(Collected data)

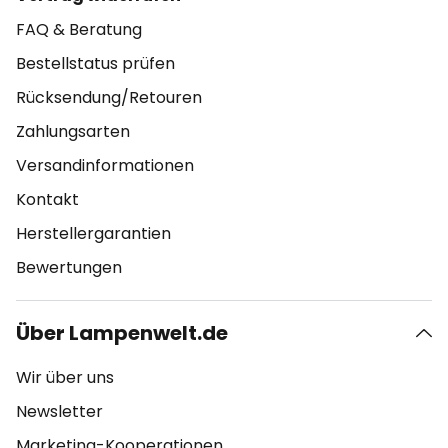
FAQ & Beratung
Bestellstatus prüfen
Rücksendung/Retouren
Zahlungsarten
Versandinformationen
Kontakt
Herstellergarantien
Bewertungen
Über Lampenwelt.de
Wir über uns
Newsletter
Marketing-Kooperationen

● **EXERCISE INSTRUCTIONS**
Write every entry out again exactly, dropping the pictures.

● **EXPECTED OUTPUT**
FAQ & Beratung
Bestellstatus prüfen
Rücksendung/Retouren
Zahlungsarten
Versandinformationen
Kontakt
Herstellergarantien
Bewertungen
Über Lampenwelt.de
Wir über uns
Newsletter
Marketing-Kooperationen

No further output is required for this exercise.